2015年9月13日

『インデックス・ファンドの時代』-いま読まれるべきは「第4部 ファンドの運用について」だ



バンガードの創設者であるジョン・C.ボーグルの著書、インデックス・ファンドの時代―アメリカにおける資産運用の新潮流といえば、インデックス投資に関する基本文献のひとつです。翻訳版で450ページを超える大部なものですが、とにかくこれでもかというくらいインデックスファンドの優位性を論証していく迫力のある本でした。とくにミーチュアルファンド(投資信託)のコストがリターンに及ぼす影響について徹底した記述を行っていることで有名です。ただ最近、部分的に読み直していて、ちょっと別の感想を持ちました。それは「第4部 ファンドの運用について」の部分です。いま読まれるべきは、この部分ではないでしょうか。

本書の原題は、Common Sense on Mutual Fundsです。ボーグル氏が運用の「常識」として主張する内容、すなわちアクティブファンドがインデックスファンドに継続的に運用成績で勝つのが難しい(不可能とは言っていない)こと、その要因がコストの差であるといったことをこれでもかと言わんばかりに徹底的に論証していく本書の姿勢には一種独特な迫力があります。このあたりは、学者や評論家ではなく、実際にバンガードというインデックス運用の企業を起こした企業家としての信念が感じられ、読むものを圧倒します。

本書の前半部分で著者が強調したインデックス運用の優位性については、それこそ現在では多くの投資家が理解するところの「常識」になったわけですが、最近になって改めて読み直すと、後半部分でも重要な指摘を行っていることに気づきます。それは運用会社のあり方について。ここで強調されているのは、まさにフィデューシャリー・デューティーの問題です。

ボーグル氏は第4部のイントロダクションで次のように書いています。
我々は今日までに、ミューチャル・ファンドのよりどころとなる原則から乖離して、投資家の利益に反する新しい原則へとこの業界を導いてきてしまったのだ。思慮深くファンドの運用に奉仕するという精神は、今では他の全てのことがそれを中心に展開するような中心的役割を果たさなくなってしまったのである。それに代わって、積極的な宣伝と販売テクニックを駆使したファンドのマーケティング機能が中心となり、提供されるファンドの価格をはじめ、ファンドの運用方法や提供されるファンドの種類まで支配する世の中になってしまったのである。

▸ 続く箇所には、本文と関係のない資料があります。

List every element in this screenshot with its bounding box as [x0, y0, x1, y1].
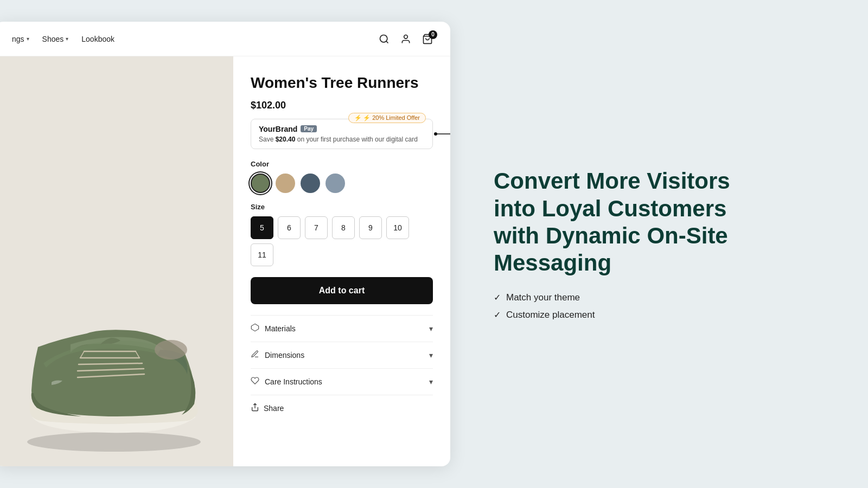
- accordion-materials: Materials ▾: [251, 315, 433, 342]
- feature-list: ✓ Match your theme ✓ Customize placement: [494, 292, 835, 320]
- color-swatch-navy[interactable]: [301, 174, 320, 193]
- chevron-icon: ▾: [66, 36, 68, 42]
- shop-card: ngs ▾ Shoes ▾ Lookbook: [0, 22, 450, 466]
- share-button[interactable]: Share: [251, 395, 433, 414]
- lightning-icon: ⚡: [354, 114, 362, 121]
- accordion-dimensions-label: Dimensions: [251, 350, 304, 361]
- svg-point-12: [155, 340, 187, 359]
- svg-marker-16: [251, 324, 258, 331]
- size-btn-10[interactable]: 10: [386, 216, 409, 239]
- size-options: 5 6 7 8 9 10 11: [251, 216, 433, 266]
- color-swatch-green[interactable]: [251, 174, 270, 193]
- size-btn-8[interactable]: 8: [332, 216, 355, 239]
- feature-item-2: ✓ Customize placement: [494, 310, 835, 320]
- feature-label-2: Customize placement: [506, 310, 595, 320]
- feature-label-1: Match your theme: [506, 292, 580, 303]
- nav-label-shoes: Shoes: [42, 35, 64, 43]
- accordion-care-header[interactable]: Care Instructions ▾: [251, 369, 433, 395]
- color-swatch-slate[interactable]: [326, 174, 345, 193]
- product-details: Women's Tree Runners $102.00 ⚡ ⚡ 20% Lim…: [233, 56, 450, 466]
- nav-label-lookbook: Lookbook: [81, 35, 114, 43]
- size-btn-6[interactable]: 6: [278, 216, 301, 239]
- svg-point-4: [27, 432, 201, 452]
- nav-label-bags: ngs: [12, 35, 24, 43]
- svg-point-2: [404, 35, 408, 38]
- pay-arrow: [433, 129, 450, 139]
- chevron-down-icon: ▾: [429, 377, 433, 386]
- product-image: [0, 239, 228, 466]
- accordion-materials-label: Materials: [251, 323, 296, 334]
- marketing-title: Convert More Visitors into Loyal Custome…: [494, 168, 776, 277]
- right-panel: Convert More Visitors into Loyal Custome…: [450, 168, 835, 320]
- color-swatches: [251, 174, 433, 193]
- search-button[interactable]: [379, 34, 390, 44]
- pay-badge: ⚡ ⚡ 20% Limited Offer: [348, 113, 426, 123]
- cart-count: 0: [429, 30, 437, 39]
- size-btn-11[interactable]: 11: [251, 243, 273, 266]
- nav-icons: 0: [379, 34, 433, 44]
- product-price: $102.00: [251, 100, 433, 111]
- size-btn-9[interactable]: 9: [359, 216, 382, 239]
- size-section: Size 5 6 7 8 9 10 11: [251, 203, 433, 266]
- nav-item-lookbook[interactable]: Lookbook: [81, 35, 114, 43]
- arrow-icon: [433, 129, 450, 139]
- materials-text: Materials: [265, 324, 296, 333]
- product-image-container: [0, 56, 233, 466]
- size-btn-7[interactable]: 7: [305, 216, 328, 239]
- care-icon: [251, 376, 259, 387]
- size-label: Size: [251, 203, 433, 211]
- navbar: ngs ▾ Shoes ▾ Lookbook: [0, 22, 450, 56]
- accordion-care-label: Care Instructions: [251, 376, 322, 387]
- accordion-care: Care Instructions ▾: [251, 368, 433, 395]
- chevron-icon: ▾: [27, 36, 29, 42]
- check-icon-2: ✓: [494, 310, 501, 320]
- pay-widget: ⚡ ⚡ 20% Limited Offer YourBrand Pay Save…: [251, 119, 433, 149]
- care-text: Care Instructions: [265, 377, 322, 386]
- accordion-materials-header[interactable]: Materials ▾: [251, 316, 433, 342]
- nav-item-bags[interactable]: ngs ▾: [12, 35, 29, 43]
- color-label: Color: [251, 160, 433, 168]
- product-area: Women's Tree Runners $102.00 ⚡ ⚡ 20% Lim…: [0, 56, 450, 466]
- size-btn-5[interactable]: 5: [251, 216, 273, 239]
- pay-brand-name: YourBrand: [259, 125, 297, 133]
- svg-line-1: [386, 41, 388, 43]
- account-icon: [400, 34, 411, 44]
- pay-brand-tag: Pay: [301, 125, 317, 132]
- nav-item-shoes[interactable]: Shoes ▾: [42, 35, 69, 43]
- color-section: Color: [251, 160, 433, 193]
- pay-description: Save $20.40 on your first purchase with …: [259, 136, 425, 143]
- svg-point-15: [434, 132, 437, 136]
- color-swatch-tan[interactable]: [276, 174, 295, 193]
- svg-point-0: [380, 35, 387, 42]
- accordion-dimensions-header[interactable]: Dimensions ▾: [251, 342, 433, 368]
- product-title: Women's Tree Runners: [251, 74, 433, 92]
- dimensions-text: Dimensions: [265, 351, 304, 359]
- chevron-down-icon: ▾: [429, 324, 433, 333]
- feature-item-1: ✓ Match your theme: [494, 292, 835, 303]
- materials-icon: [251, 323, 259, 334]
- accordion-dimensions: Dimensions ▾: [251, 342, 433, 368]
- search-icon: [379, 34, 390, 44]
- cart-button[interactable]: 0: [422, 34, 433, 44]
- chevron-down-icon: ▾: [429, 351, 433, 359]
- check-icon-1: ✓: [494, 292, 501, 303]
- pay-badge-text: ⚡ 20% Limited Offer: [363, 114, 420, 121]
- add-to-cart-button[interactable]: Add to cart: [251, 277, 433, 304]
- share-icon: [251, 403, 259, 414]
- page-wrapper: ngs ▾ Shoes ▾ Lookbook: [0, 0, 868, 488]
- account-button[interactable]: [400, 34, 411, 44]
- share-label: Share: [264, 404, 284, 413]
- pay-brand: YourBrand Pay: [259, 125, 425, 133]
- dimensions-icon: [251, 350, 259, 361]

運用はマーケティングに従属するようになったのだ。
以下、販売主導のファンドのあり方に対する全面批判が展開されます。すなわち回転売買、高額の手数料、多大なコストをかけた宣伝によるファンド販売などを徹底的に批判し、受益者の利益を最優先するという受託者責任の原理原則に戻れと強調するのです。

では、なぜ運用会社はフィデューシャリー・デューティーを全うできないのか。ボーグル氏は、その理由を「2人の主人に仕える」というわかりやすい表現で説明しています。つまり、運用会社が営利企業である限り、運用会社の所有者(株主)とファンドの受益者はつねに利益相反の関係に陥る。運用会社は、自社の株主とファンドの受益者という「2人の主人に仕える」のだけれども、「人は誰も2人の主人に仕えることはできない」(マタイの福音書)。

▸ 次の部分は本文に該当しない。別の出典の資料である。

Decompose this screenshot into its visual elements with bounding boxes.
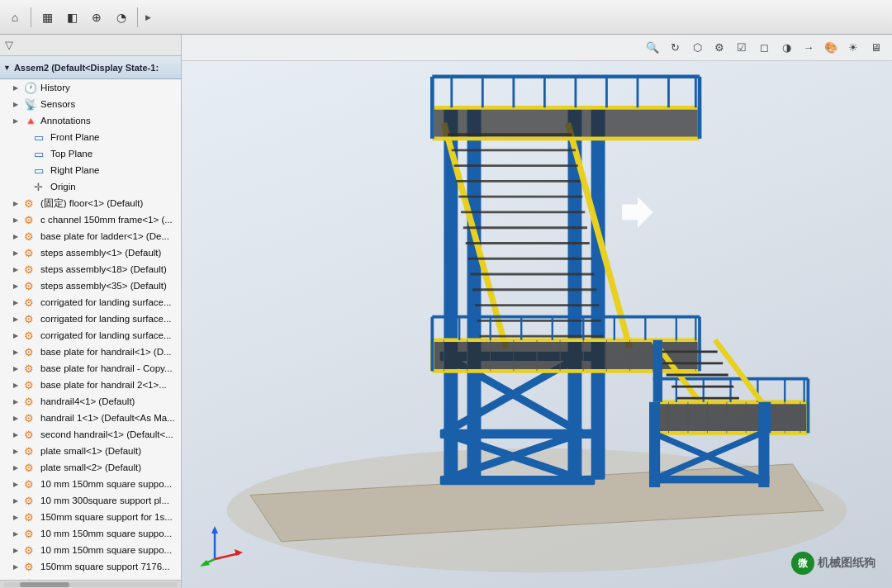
tree-item-sq-sup2[interactable]: ▶ ⚙ 10 mm 300square support pl... bbox=[0, 492, 181, 509]
tree-item-base-plate-ladder[interactable]: ▶ ⚙ base plate for ladder<1> (De... bbox=[0, 228, 181, 244]
base-handrail1-label: base plate for handrail<1> (D... bbox=[40, 347, 172, 357]
svg-rect-103 bbox=[653, 340, 662, 402]
home-icon[interactable]: ⌂ bbox=[3, 6, 26, 29]
base-handrail2-label: base plate for handrail 2<1>... bbox=[40, 380, 167, 390]
watermark: 微 机械图纸狗 bbox=[791, 552, 875, 575]
tree-item-handrail4[interactable]: ▶ ⚙ handrail4<1> (Default) bbox=[0, 393, 181, 410]
top-plane-label: Top Plane bbox=[50, 149, 93, 159]
tree-item-corrigated1[interactable]: ▶ ⚙ corrigated for landing surface... bbox=[0, 294, 181, 311]
base-plate-ladder-label: base plate for ladder<1> (De... bbox=[40, 231, 169, 241]
grid-icon[interactable]: ▦ bbox=[36, 6, 59, 29]
layers-icon[interactable]: ◧ bbox=[60, 6, 83, 29]
tree-item-sq-sup3[interactable]: ▶ ⚙ 10 mm 150mm square suppo... bbox=[0, 525, 181, 542]
sq-sup2-label: 10 mm 300square support pl... bbox=[40, 496, 169, 505]
tree-arrow-empty bbox=[23, 150, 31, 158]
handrail4-label: handrail4<1> (Default) bbox=[40, 396, 135, 406]
tree-item-steps1[interactable]: ▶ ⚙ steps assembly<1> (Default) bbox=[0, 244, 181, 261]
tree-header[interactable]: ▼ Assem2 (Default<Display State-1: bbox=[0, 56, 181, 79]
top-plane-icon: ▭ bbox=[34, 148, 47, 160]
crosshair-icon[interactable]: ⊕ bbox=[85, 6, 108, 29]
tree-item-history[interactable]: ▶ 🕐 History bbox=[0, 79, 181, 96]
svg-rect-109 bbox=[758, 402, 769, 487]
right-plane-icon: ▭ bbox=[34, 164, 47, 177]
tree-arrow: ▶ bbox=[13, 448, 21, 455]
tree-item-base-handrail2[interactable]: ▶ ⚙ base plate for handrail 2<1>... bbox=[0, 377, 181, 393]
floor-icon: ⚙ bbox=[24, 197, 37, 210]
tree-item-base-handrail-copy[interactable]: ▶ ⚙ base plate for handrail - Copy... bbox=[0, 360, 181, 377]
scrollbar-thumb[interactable] bbox=[20, 582, 69, 587]
tree-arrow: ▶ bbox=[13, 315, 21, 323]
vp-monitor-icon[interactable]: 🖥 bbox=[866, 38, 885, 58]
separator1 bbox=[31, 7, 31, 27]
floor-label: (固定) floor<1> (Default) bbox=[40, 197, 143, 210]
tree-item-plate-small1[interactable]: ▶ ⚙ plate small<1> (Default) bbox=[0, 443, 181, 459]
sq-sup2-icon: ⚙ bbox=[24, 495, 37, 507]
tree-item-annotations[interactable]: ▶ 🔺 Annotations bbox=[0, 112, 181, 129]
tree-item-right-plane[interactable]: ▭ Right Plane bbox=[0, 162, 181, 178]
pie-icon[interactable]: ◔ bbox=[110, 6, 133, 29]
sq-7176-label: 150mm square support 7176... bbox=[40, 562, 170, 571]
steps1-label: steps assembly<1> (Default) bbox=[40, 248, 161, 258]
base-handrail2-icon: ⚙ bbox=[24, 379, 37, 391]
corrigated2-icon: ⚙ bbox=[24, 313, 37, 325]
tree-header-arrow: ▼ bbox=[3, 64, 11, 72]
svg-marker-116 bbox=[200, 560, 210, 567]
tree-item-floor[interactable]: ▶ ⚙ (固定) floor<1> (Default) bbox=[0, 195, 181, 211]
tree-item-sq-sup1[interactable]: ▶ ⚙ 10 mm 150mm square suppo... bbox=[0, 476, 181, 492]
tree-item-sq-150-1s[interactable]: ▶ ⚙ 150mm square support for 1s... bbox=[0, 509, 181, 525]
tree-item-plate-small2[interactable]: ▶ ⚙ plate small<2> (Default) bbox=[0, 459, 181, 476]
second-handrail-label: second handrail<1> (Default<... bbox=[40, 429, 173, 439]
vp-color-icon[interactable]: 🎨 bbox=[821, 38, 841, 58]
tree-item-c-channel[interactable]: ▶ ⚙ c channel 150mm frame<1> (... bbox=[0, 211, 181, 228]
tree-arrow: ▶ bbox=[13, 84, 21, 92]
vp-settings-icon[interactable]: ⚙ bbox=[709, 38, 729, 58]
tree-item-steps18[interactable]: ▶ ⚙ steps assembly<18> (Default) bbox=[0, 261, 181, 277]
tree-item-corrigated3[interactable]: ▶ ⚙ corrigated for landing surface... bbox=[0, 327, 181, 344]
origin-label: Origin bbox=[50, 182, 76, 192]
svg-rect-108 bbox=[649, 402, 660, 487]
tree-item-sensors[interactable]: ▶ 📡 Sensors bbox=[0, 96, 181, 112]
3d-viewport[interactable]: 🔍 ↻ ⬡ ⚙ ☑ ◻ ◑ → 🎨 ☀ 🖥 bbox=[182, 35, 892, 588]
vp-checklist-icon[interactable]: ☑ bbox=[732, 38, 752, 58]
vp-cube-icon[interactable]: ◻ bbox=[754, 38, 774, 58]
tree-arrow: ▶ bbox=[13, 563, 21, 571]
svg-rect-5 bbox=[591, 107, 605, 479]
svg-marker-110 bbox=[622, 197, 653, 228]
vp-assembly-icon[interactable]: ⬡ bbox=[687, 38, 707, 58]
filter-icon[interactable]: ▽ bbox=[5, 39, 13, 51]
tree-item-second-handrail[interactable]: ▶ ⚙ second handrail<1> (Default<... bbox=[0, 426, 181, 443]
origin-icon: ✛ bbox=[34, 181, 47, 193]
right-plane-label: Right Plane bbox=[50, 165, 99, 175]
expand-arrow[interactable]: ▶ bbox=[142, 6, 154, 29]
svg-marker-112 bbox=[211, 526, 218, 533]
base-handrail1-icon: ⚙ bbox=[24, 346, 37, 358]
tree-arrow: ▶ bbox=[13, 382, 21, 389]
tree-item-origin[interactable]: ✛ Origin bbox=[0, 178, 181, 195]
tree-item-corrigated2[interactable]: ▶ ⚙ corrigated for landing surface... bbox=[0, 311, 181, 327]
svg-marker-29 bbox=[432, 107, 700, 139]
tree-item-handrail1[interactable]: ▶ ⚙ handrail 1<1> (Default<As Ma... bbox=[0, 410, 181, 426]
plate-small1-label: plate small<1> (Default) bbox=[40, 446, 141, 456]
tree-arrow: ▶ bbox=[13, 464, 21, 472]
vp-search-icon[interactable]: 🔍 bbox=[643, 38, 662, 58]
base-handrail-copy-label: base plate for handrail - Copy... bbox=[40, 363, 173, 373]
second-handrail-icon: ⚙ bbox=[24, 429, 37, 441]
tree-item-top-plane[interactable]: ▭ Top Plane bbox=[0, 145, 181, 162]
tree-panel[interactable]: ▼ Assem2 (Default<Display State-1: ▶ 🕐 H… bbox=[0, 56, 181, 580]
vp-rotate-icon[interactable]: ↻ bbox=[665, 38, 685, 58]
tree-item-sq-7176[interactable]: ▶ ⚙ 150mm square support 7176... bbox=[0, 558, 181, 575]
main-area: ▽ ▼ Assem2 (Default<Display State-1: ▶ 🕐… bbox=[0, 35, 892, 588]
tree-item-sq-sup4[interactable]: ▶ ⚙ 10 mm 150mm square suppo... bbox=[0, 542, 181, 558]
tree-arrow: ▶ bbox=[13, 282, 21, 290]
tree-item-front-plane[interactable]: ▭ Front Plane bbox=[0, 129, 181, 145]
c-channel-icon: ⚙ bbox=[24, 214, 37, 226]
base-plate-ladder-icon: ⚙ bbox=[24, 230, 37, 243]
svg-line-97 bbox=[715, 340, 762, 402]
vp-arrow-icon[interactable]: → bbox=[799, 38, 818, 58]
tree-item-steps35[interactable]: ▶ ⚙ steps assembly<35> (Default) bbox=[0, 277, 181, 294]
svg-line-113 bbox=[215, 553, 240, 559]
tree-item-base-handrail1[interactable]: ▶ ⚙ base plate for handrail<1> (D... bbox=[0, 344, 181, 360]
vp-filter-icon[interactable]: ◑ bbox=[776, 38, 796, 58]
vp-sun-icon[interactable]: ☀ bbox=[843, 38, 863, 58]
horizontal-scrollbar[interactable] bbox=[0, 580, 181, 588]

こうした問題点は、アメリカだけでなく日本でも同様です。日本の方が、もっとひどい状態になっているとさえいえる。では、どうするべきか。ボーグル氏は、ファンドの受益者が運用会社を所有するという一種の相互会社組織としてバンガードを設立することで、フィデューシャリー・デューティーを全うする組織構造を作り上げました。しかし、アメリカでも多くの運用会社やファンドは、そういった方法を採用することは現実的には不可能です。そこでボーグル氏が提唱する方法は「日の光」。すなわち証券取引委員会(SEC)など当局がファンドの経費構造や手数料の実態を調査し、結果を広く投資家に知らしめよと主張しています。

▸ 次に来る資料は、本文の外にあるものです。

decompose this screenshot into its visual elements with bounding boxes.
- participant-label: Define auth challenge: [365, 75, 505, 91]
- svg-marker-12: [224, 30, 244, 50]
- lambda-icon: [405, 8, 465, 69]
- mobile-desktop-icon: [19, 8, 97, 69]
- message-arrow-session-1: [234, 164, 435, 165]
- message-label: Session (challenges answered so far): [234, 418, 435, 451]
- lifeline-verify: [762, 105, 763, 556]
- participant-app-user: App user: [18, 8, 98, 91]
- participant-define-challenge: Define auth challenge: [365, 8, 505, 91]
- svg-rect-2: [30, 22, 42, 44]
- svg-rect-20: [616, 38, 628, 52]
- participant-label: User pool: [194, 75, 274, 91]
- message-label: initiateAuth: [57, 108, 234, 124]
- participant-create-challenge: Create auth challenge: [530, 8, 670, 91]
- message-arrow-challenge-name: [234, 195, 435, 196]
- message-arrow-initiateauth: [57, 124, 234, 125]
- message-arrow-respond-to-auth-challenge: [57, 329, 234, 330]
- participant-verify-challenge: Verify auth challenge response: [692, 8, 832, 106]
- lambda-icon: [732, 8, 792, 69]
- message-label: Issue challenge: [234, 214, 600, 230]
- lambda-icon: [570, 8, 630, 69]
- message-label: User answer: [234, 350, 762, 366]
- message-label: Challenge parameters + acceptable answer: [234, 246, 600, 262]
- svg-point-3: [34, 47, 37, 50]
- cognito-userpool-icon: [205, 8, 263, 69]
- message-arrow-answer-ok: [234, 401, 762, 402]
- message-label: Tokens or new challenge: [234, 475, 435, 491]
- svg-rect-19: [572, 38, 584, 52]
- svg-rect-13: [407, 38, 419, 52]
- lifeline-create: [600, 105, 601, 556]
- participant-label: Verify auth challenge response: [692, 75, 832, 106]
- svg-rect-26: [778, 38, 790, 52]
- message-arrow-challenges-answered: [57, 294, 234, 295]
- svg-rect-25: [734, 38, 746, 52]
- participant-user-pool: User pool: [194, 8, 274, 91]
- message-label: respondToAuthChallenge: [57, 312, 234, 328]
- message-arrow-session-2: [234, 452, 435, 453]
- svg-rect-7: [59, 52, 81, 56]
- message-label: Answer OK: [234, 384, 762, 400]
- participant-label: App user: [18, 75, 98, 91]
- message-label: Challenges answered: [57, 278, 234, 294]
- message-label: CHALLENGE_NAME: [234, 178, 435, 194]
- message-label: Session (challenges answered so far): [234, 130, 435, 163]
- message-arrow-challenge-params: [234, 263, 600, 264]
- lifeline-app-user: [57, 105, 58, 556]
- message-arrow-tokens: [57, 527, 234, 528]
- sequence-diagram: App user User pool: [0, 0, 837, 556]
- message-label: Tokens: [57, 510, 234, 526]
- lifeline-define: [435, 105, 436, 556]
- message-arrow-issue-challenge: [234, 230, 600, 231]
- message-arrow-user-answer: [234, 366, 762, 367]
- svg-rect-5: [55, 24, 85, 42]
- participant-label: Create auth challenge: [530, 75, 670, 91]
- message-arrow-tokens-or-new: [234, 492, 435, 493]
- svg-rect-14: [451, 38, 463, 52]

これはまさに現在の日本で起こっていることです。つまり、金融庁が「金融モニタリング基本方針」の中でフィデューシャリー・デューティーという概念を監督・指導の基準に定めたと同じ。その意味でも本書は、まさに将来を予見する射程を持っていたといえる。だからこそ、本書でいまこそ読まれるべきは、この「第4部」ではないでしょうか。ボーグル氏は運用会社の受託者責任について次のように記しています。
投資家を消費者としてではなく株主として扱うことは、長くおざなりにされてきた受託者責任という、昔からの原則に戻ることを意味するであろう。
助けを必要としてる投資家の資産に対する我々の受託者責任は、売買にともなうコストを請求するかどうかという問題をはるかに超越している。それはファンドの所有者をそれにふさわしい扱いをするということである。
受託者責任、フィデューシャリー・デューティーとは、これほど厳しい規範なのです。私は、改めて本書の後半部分を金融機関の人に熟読玩味して欲しいと強く感じています。